His Army resume includes two years as a battalion commander in Katterbach, Germany, where he was responsible for improving relations with the German military and the civilian community. He later was chief of staff for the Iraq Assistance Group, where he oversaw the training of more than 500,000 Iraqi soldiers.
When he retired from military service with the rank of colonel, Abramowitz was the inspector general for the commanding general of the U.S. Forces Command, the Army's largest command comprising 750,000 soldiers and a $4.5 billion annual operating budget.
Abramowitz took over as DCF regional director for North Florida in January 2012. He said the transition from three decades in the military to working for a state social service agency has been a challenge.
"I'm very different in this organization," he said. "I'm not about being politically correct. I am about telling it like it is."
The region covers 20 counties in North and Central Florida, including Baker, Clay, Duval, Flagler, Nassau, Putnam and St. Johns.
Abramowitz said with that much territory under his supervision, he's not often in Jacksonville because he participates in investigating cases and delivering the agency's services throughout the region.
"I want to see it on the ground. That's my Army background," he said.
Since he has been regional director, three issues have been the most troubling and challenging for Abramowitz.
He said No. 1 is men fathering children and then not being part of their children's lives.
"Fathers are not manning up. I am sick of fathers who don't take responsibility for their children," said Abramowitz.
The No. 2 item on the list is people who may be taking advantage of the system that supports them.
"This is not politically correct, but women are having children way too young. I've seen a 16-year-old girl with two kids. I asked her what she wants and she says she wants more children so the state will give her more money. They are too young to know how to parent and grandmothers are raising children," Abramowitz said.
Lack of faith is the third most challenging issue for children and families who are DCF clients.
"Most of the kids don't believe in God. They don't believe God would put them in the position they are in," Abramowitz said.
His goals are to improve the agency's efficiency and provide more and better service to its clients.
Abramowitz said of the 43 supervisors in the regional office, 20 are new hires since he took over as director.
"With me, if you can't cut it, you're gone," he said.
The main objective is to preserve families, if possible.
"I believe children need to be with their families.

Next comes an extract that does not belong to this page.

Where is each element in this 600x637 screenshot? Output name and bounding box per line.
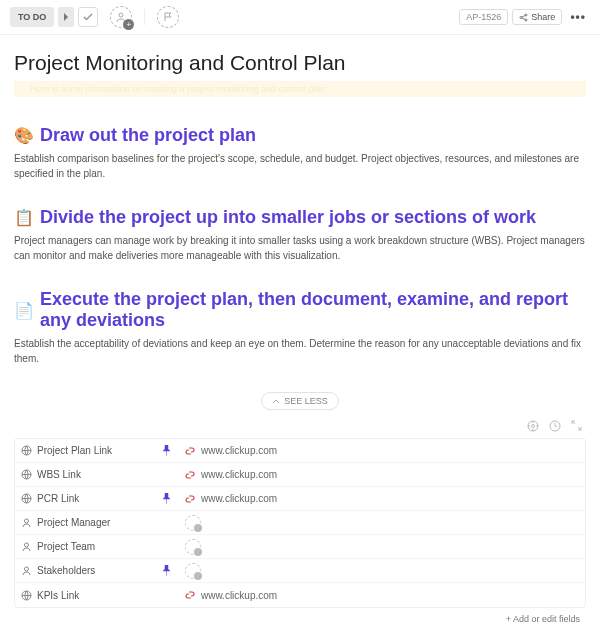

My goal is to keep kids with their families," Abramowitz said.
He is constantly seeking more partners in the effort to preserve families.
Abramowitz said there are 118 adult mentors who work with DCF in Duval County, but there is a much greater need.
In addition to more mentors, more foster parents who are willing to take in teenagers who have been separated from their families also are needed.
"It's Army 101 – without people, you can't do your operation," said Abramowitz.